Previous research has shown that while doxorubicin is a widely used as a component of chemotherapy regimes; it's use is associated with severe cardiotoxicity.
It is unclear exactly how doxorubicin promotes cardiotoxicity, but it has been proposed that doxorubicin-associated cardiomyopathy develops as the result of reactive oxygen species (ROS) production and iron accumulation.
In this issue of the Journal of Clinical Investigation, Hossein Ardehali and colleagues at Northwestern University determined that doxorubicin accumulates within the mitochondria of cardiomyocytes and this accumulation promotes mitochondrial ROS production and iron accumulation.

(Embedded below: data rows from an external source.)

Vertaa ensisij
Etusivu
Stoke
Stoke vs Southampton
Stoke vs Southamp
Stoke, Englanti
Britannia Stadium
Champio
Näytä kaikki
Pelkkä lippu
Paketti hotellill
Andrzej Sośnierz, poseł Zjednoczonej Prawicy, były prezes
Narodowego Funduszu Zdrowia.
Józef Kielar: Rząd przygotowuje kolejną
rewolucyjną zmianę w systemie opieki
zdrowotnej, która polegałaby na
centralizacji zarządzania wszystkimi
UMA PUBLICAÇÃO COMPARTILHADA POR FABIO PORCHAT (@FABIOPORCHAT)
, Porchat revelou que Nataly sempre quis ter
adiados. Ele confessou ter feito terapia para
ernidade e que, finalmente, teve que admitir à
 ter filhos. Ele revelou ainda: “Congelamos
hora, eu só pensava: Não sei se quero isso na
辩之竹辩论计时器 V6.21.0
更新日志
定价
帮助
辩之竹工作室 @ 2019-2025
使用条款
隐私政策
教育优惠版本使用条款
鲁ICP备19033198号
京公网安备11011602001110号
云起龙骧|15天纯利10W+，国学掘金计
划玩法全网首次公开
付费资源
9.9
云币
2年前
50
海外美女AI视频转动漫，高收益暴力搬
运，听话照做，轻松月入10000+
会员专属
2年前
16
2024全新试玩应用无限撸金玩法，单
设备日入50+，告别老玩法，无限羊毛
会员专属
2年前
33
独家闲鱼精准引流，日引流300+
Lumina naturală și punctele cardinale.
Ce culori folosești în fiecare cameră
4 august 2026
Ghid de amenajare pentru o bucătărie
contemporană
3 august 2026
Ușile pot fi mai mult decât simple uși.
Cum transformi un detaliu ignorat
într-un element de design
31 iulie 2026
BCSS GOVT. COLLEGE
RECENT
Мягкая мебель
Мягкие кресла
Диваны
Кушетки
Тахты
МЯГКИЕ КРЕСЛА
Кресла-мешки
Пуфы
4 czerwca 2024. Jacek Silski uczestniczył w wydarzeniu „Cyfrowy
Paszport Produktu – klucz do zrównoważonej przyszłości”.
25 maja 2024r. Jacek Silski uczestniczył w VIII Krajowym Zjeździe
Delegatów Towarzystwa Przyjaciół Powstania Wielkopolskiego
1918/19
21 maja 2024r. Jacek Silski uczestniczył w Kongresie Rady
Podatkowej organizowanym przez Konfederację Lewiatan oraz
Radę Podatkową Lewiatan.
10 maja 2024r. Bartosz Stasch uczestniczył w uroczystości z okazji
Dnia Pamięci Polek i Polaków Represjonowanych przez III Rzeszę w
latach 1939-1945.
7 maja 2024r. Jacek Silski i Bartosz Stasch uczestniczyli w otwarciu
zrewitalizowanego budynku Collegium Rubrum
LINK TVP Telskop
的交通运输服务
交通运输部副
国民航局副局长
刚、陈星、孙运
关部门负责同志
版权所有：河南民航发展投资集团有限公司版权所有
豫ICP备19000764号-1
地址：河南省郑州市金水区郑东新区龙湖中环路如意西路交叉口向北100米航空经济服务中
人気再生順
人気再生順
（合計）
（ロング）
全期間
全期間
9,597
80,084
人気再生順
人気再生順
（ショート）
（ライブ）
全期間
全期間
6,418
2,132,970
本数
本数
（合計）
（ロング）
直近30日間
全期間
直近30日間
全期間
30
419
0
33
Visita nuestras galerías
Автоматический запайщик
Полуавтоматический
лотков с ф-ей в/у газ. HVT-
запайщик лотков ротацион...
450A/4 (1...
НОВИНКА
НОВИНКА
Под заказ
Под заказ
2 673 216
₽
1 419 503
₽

In a mouse model of doxorubicin-associated cardiotoxicity, overexpression of a protein that enhances mitochondrial iron transport reduced mitochondrial iron, ROS, and protected animals from doxorubicin-induced cardiomyopathy. Treatment of animals with dexrazoxane, which attenuates doxorubicin-induced cardiotoxicity, decreased mitochondrial iron levels and reversed doxorubicin-induced cardiac damage. Furthermore, heart samples from patients undergoing doxorubicin therapy revealed higher levels of mitochondrial iron in patients with cardiomyopathies compared to patients without cardiac complications. These data suggest that therapies that limit mitochondrial iron accumulation have potential to limit doxorubicin-associated cardiotoxicity.